Take a picture of your pup and focus on his head. Take this pic, enlarge it huge and make into an iron transfer (you can get these at Office Depot or at a copy place done for you). Iron the transfer onto a pillow case you can stuff as the head.
Then make the rest of the scarecrow using a shirt and pants you can decorate with maltese things or dog toys things from your store. A button saying I scare all the _______away! 

If yo have a craft /material store in town you can use paw print material to make a shirt or scarf. If you want to do all Maltese, I believe the Northcentral Maltese Rescue site [Malt shophas some maltese material.

You could also have all your friends send you pics of their dogs and using craft glue put them onto a cheap pair of overalls. Maybe it can be their dogs dressed in costumes.

Get a Straw hat and use rhinestones to decorate. Or use flowers to decorate around the brim.

You can have a stuffed crow or another animal on a leash that he is carrying in his stuffed arm and the other gloved paw has the leash.

Enough from me.......I will pm you more if you would like them.


----------



## Maidto2Maltese (Oct 19, 2004)

Do you have a lawn/garden store nearby or even check online for the wire forms for a dog shape...then cover in straw. you can take some straw and make a "top-knot"... even put denim doggie clothes on it and the typical red bandana around the neck.

Something on this idea but with straw instead of the moss as base. 
http://gidesigns.net/gifts-for-dog-lovers.html

Here's a wire forms of dogs:

http://webpages.charter.net/mrtopiary/pages/dogs.htm


This one is for a Yorkie but could easily be Maltese:
http://www.rittenhouse.ca/asp/Product.asp?PG=2091


you could 'eyes' from craft store ( or have DEB! make ya a pair  LOL )


----------



## Maidto2Maltese (Oct 19, 2004)

Just wondering ... are you allowed to use raffia as material instead of the more 'normal' straw? > it comes in continous lengths like bundle of yarn and think you could more easily work with it than straw. Could be "tied/glued" on form .


----------



## The A Team (Dec 1, 2005)

I've been thinking of raffia too - you could make a whimsical vest for him to wear and hot glue raffia so it's sticking out all around.....not done yet, I'll be back....


----------



## CrystalAndZoe (Jul 11, 2006)

I was myself wondering about raffia. I'll have to check the rules. Haven't received them yet. But I took the fluffs for their afternoon walk today and I saw something that another business did with corn shocks just today. HOLY COW!!! If they did that with corn shocks, I'm in big trouble. It's raining so I can't get a pic right now but as soon as I can I will and post it. You just won't believe it.


----------



## The A Team (Dec 1, 2005)

Ok, now I'm thinking make tiny velcro bands (like belly bands) one for each ankle and have raffia attached to those too (cool!)....still thinking....


----------



## CrystalAndZoe (Jul 11, 2006)

Here's a sample of the town my boutique is in and what is starting to go up for fall. This business put this up for October Fest just yesterday! :w00t: As you can see...I think I'm in *BIG* trouble for this Scarecrow competition. :faint: 


































And here are just some surrounding views. Despite the lovely rain courtesy of Ike, it's still kind of pretty.

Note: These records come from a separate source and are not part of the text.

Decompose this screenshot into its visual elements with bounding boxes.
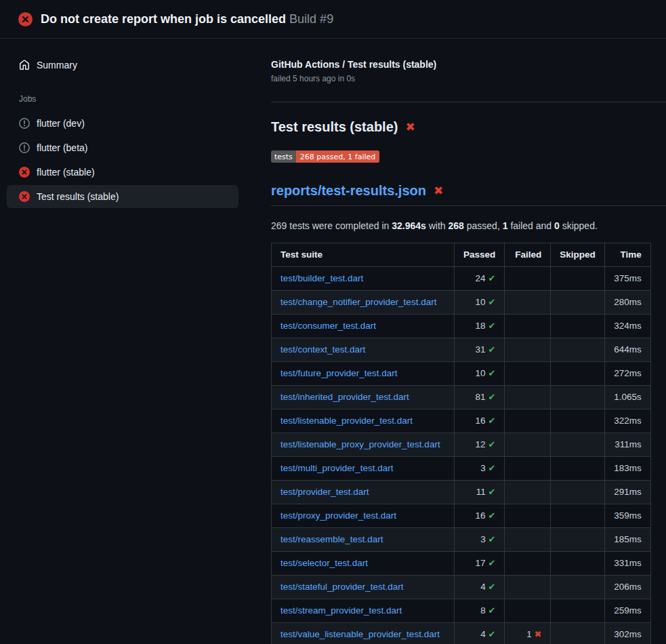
badge-label: tests bbox=[271, 150, 296, 163]
summary-number: 268 bbox=[449, 220, 464, 231]
passed-cell: 16 ✔ bbox=[455, 409, 505, 433]
sidebar-item-flutter-dev[interactable]: flutter (dev) bbox=[7, 112, 238, 135]
cross-mark-icon: ✖ bbox=[405, 121, 415, 133]
time-cell: 272ms bbox=[604, 362, 650, 386]
failed-cell bbox=[505, 291, 551, 315]
suite-cell: test/multi_provider_test.dart bbox=[272, 457, 455, 481]
suite-link[interactable]: test/reassemble_test.dart bbox=[280, 534, 383, 544]
table-row: test/stream_provider_test.dart8 ✔259ms bbox=[272, 599, 651, 623]
summary-text: passed, bbox=[464, 220, 503, 231]
crumb-block: GitHub Actions / Test results (stable) f… bbox=[271, 58, 666, 83]
jobs-sidebar: Summary Jobs flutter (dev)flutter (beta)… bbox=[0, 39, 271, 209]
check-icon: ✔ bbox=[488, 463, 495, 473]
status-line: failed 5 hours ago in 0s bbox=[271, 74, 666, 83]
suite-cell: test/listenable_provider_test.dart bbox=[272, 409, 455, 433]
suite-cell: test/stateful_provider_test.dart bbox=[272, 576, 455, 599]
time-cell: 259ms bbox=[604, 599, 650, 623]
skipped-cell bbox=[551, 481, 605, 504]
skipped-cell bbox=[551, 457, 605, 481]
passed-cell: 4 ✔ bbox=[455, 576, 505, 599]
suite-link[interactable]: test/listenable_provider_test.dart bbox=[280, 416, 413, 426]
neutral-circle-icon bbox=[19, 142, 30, 153]
suite-link[interactable]: test/stateful_provider_test.dart bbox=[280, 582, 404, 592]
passed-cell: 81 ✔ bbox=[455, 386, 505, 409]
skipped-cell bbox=[551, 433, 605, 457]
failed-cell bbox=[505, 576, 551, 599]
check-content: GitHub Actions / Test results (stable) f… bbox=[271, 39, 666, 644]
time-cell: 291ms bbox=[604, 481, 650, 504]
time-cell: 331ms bbox=[604, 552, 650, 576]
summary-text: skipped. bbox=[560, 220, 598, 231]
suite-link[interactable]: test/builder_test.dart bbox=[280, 273, 363, 283]
results-table: Test suitePassedFailedSkippedTime test/b… bbox=[271, 243, 651, 644]
table-row: test/stateful_provider_test.dart4 ✔206ms bbox=[272, 576, 651, 599]
layout: Summary Jobs flutter (dev)flutter (beta)… bbox=[0, 39, 666, 644]
suite-link[interactable]: test/proxy_provider_test.dart bbox=[280, 510, 396, 521]
sidebar-item-flutter-beta[interactable]: flutter (beta) bbox=[7, 136, 238, 159]
failed-cell bbox=[505, 433, 551, 457]
suite-link[interactable]: test/inherited_provider_test.dart bbox=[280, 392, 409, 402]
passed-cell: 18 ✔ bbox=[455, 315, 505, 338]
suite-link[interactable]: test/change_notifier_provider_test.dart bbox=[280, 297, 436, 307]
check-icon: ✔ bbox=[488, 392, 495, 402]
suite-link[interactable]: test/consumer_test.dart bbox=[280, 321, 376, 331]
suite-link[interactable]: test/selector_test.dart bbox=[280, 558, 368, 568]
sidebar-item-summary[interactable]: Summary bbox=[7, 54, 238, 77]
time-cell: 302ms bbox=[604, 623, 650, 644]
divider bbox=[271, 102, 666, 102]
report-title: reports/test-results.json ✖ bbox=[271, 183, 666, 206]
summary-number: 32.964s bbox=[392, 220, 426, 231]
badge-value: 268 passed, 1 failed bbox=[296, 150, 379, 163]
table-row: test/change_notifier_provider_test.dart1… bbox=[272, 291, 651, 315]
build-title: Do not create report when job is cancell… bbox=[41, 12, 333, 26]
breadcrumb: GitHub Actions / Test results (stable) bbox=[271, 58, 666, 71]
suite-cell: test/context_test.dart bbox=[272, 338, 455, 362]
table-row: test/provider_test.dart11 ✔291ms bbox=[272, 481, 651, 504]
table-header-row: Test suitePassedFailedSkippedTime bbox=[272, 243, 651, 267]
suite-link[interactable]: test/multi_provider_test.dart bbox=[280, 463, 394, 473]
time-cell: 1.065s bbox=[604, 386, 650, 409]
passed-cell: 24 ✔ bbox=[455, 267, 505, 291]
sidebar-item-test-results-stable[interactable]: Test results (stable) bbox=[7, 185, 238, 208]
time-cell: 644ms bbox=[604, 338, 650, 362]
failed-cell bbox=[505, 504, 551, 528]
table-row: test/future_provider_test.dart10 ✔272ms bbox=[272, 362, 651, 386]
table-body: test/builder_test.dart24 ✔375ms test/cha… bbox=[272, 267, 651, 644]
summary-text: failed and bbox=[508, 220, 555, 231]
suite-link[interactable]: test/listenable_proxy_provider_test.dart bbox=[280, 439, 440, 449]
jobs-list: flutter (dev)flutter (beta)flutter (stab… bbox=[0, 112, 271, 208]
table-row: test/listenable_proxy_provider_test.dart… bbox=[272, 433, 651, 457]
skipped-cell bbox=[551, 315, 605, 338]
suite-link[interactable]: test/stream_provider_test.dart bbox=[280, 605, 402, 616]
passed-cell: 31 ✔ bbox=[455, 338, 505, 362]
summary-label: Summary bbox=[37, 60, 77, 71]
suite-link[interactable]: test/future_provider_test.dart bbox=[280, 368, 398, 378]
table-row: test/proxy_provider_test.dart16 ✔359ms bbox=[272, 504, 651, 528]
suite-link[interactable]: test/provider_test.dart bbox=[280, 487, 369, 497]
test-summary: 269 tests were completed in 32.964s with… bbox=[271, 220, 666, 231]
section-title-text: Test results (stable) bbox=[271, 119, 398, 135]
suite-cell: test/proxy_provider_test.dart bbox=[272, 504, 455, 528]
passed-cell: 11 ✔ bbox=[455, 481, 505, 504]
skipped-cell bbox=[551, 386, 605, 409]
failed-cell: 1 ✖ bbox=[505, 623, 551, 644]
sidebar-item-flutter-stable[interactable]: flutter (stable) bbox=[7, 161, 238, 184]
table-row: test/context_test.dart31 ✔644ms bbox=[272, 338, 651, 362]
check-icon: ✔ bbox=[488, 273, 495, 283]
job-label: flutter (dev) bbox=[37, 118, 85, 129]
failed-cell bbox=[505, 362, 551, 386]
report-link[interactable]: reports/test-results.json bbox=[271, 183, 426, 199]
passed-cell: 3 ✔ bbox=[455, 528, 505, 552]
suite-link[interactable]: test/context_test.dart bbox=[280, 344, 365, 355]
x-circle-icon bbox=[18, 12, 33, 26]
check-icon: ✔ bbox=[488, 534, 495, 544]
suite-link[interactable]: test/value_listenable_provider_test.dart bbox=[280, 629, 440, 639]
failed-cell bbox=[505, 528, 551, 552]
check-icon: ✔ bbox=[488, 582, 495, 592]
failed-cell bbox=[505, 338, 551, 362]
time-cell: 322ms bbox=[604, 409, 650, 433]
failed-cell bbox=[505, 315, 551, 338]
check-run-page: Do not create report when job is cancell… bbox=[0, 0, 666, 644]
neutral-circle-icon bbox=[19, 118, 30, 129]
cross-icon: ✖ bbox=[534, 629, 541, 639]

Eee Gads!! Don't know how this got in here!!  








Still with his nose in the flowers. *sigh* Will by darlin' boy Jett ever learn? :smilie_tischkante: 

I so appreciate all the ideas and suggestions so far. Please keep them coming!!! :smhelp:


----------



## gigigirlz (Jun 18, 2007)

If I remember correctly this must be a picture of Riegsecker Marketplace ....I am sure that they have it professionally decorated...and have a huge budget just appropriated for that alone....I wouldn't even try and compete with them...you will make yourself crazy...I like the idea of incorporating a picture of your furbabies in your scarecrow...seriously..if it is a scarecrow contest...I am still looking for one in the pictures you posted...

Have to admit...the cutest pic of all was the one of Jett taking time to smell the flowers....that boy knows what's important in life....


----------



## CrystalAndZoe (Jul 11, 2006)

QUOTE (gigigirlz @ Sep 13 2008, 04:27 PM) index.php?act=findpost&pid=634531


> If I remember correctly this must be a picture of Riegsecker Marketplace ....I am sure that they have it professionally decorated...and have a huge budget just appropriated for that alone....I wouldn't even try and compete with them...you will make yourself crazy...I like the idea of incorporating a picture of your furbabies in your scarecrow...seriously..if it is a scarecrow contest...I am still looking for one in the pictures you posted...
> 
> Have to admit...the cutest pic of all was the one of Jett taking time to smell the flowers....that boy knows what's important in life....[/B]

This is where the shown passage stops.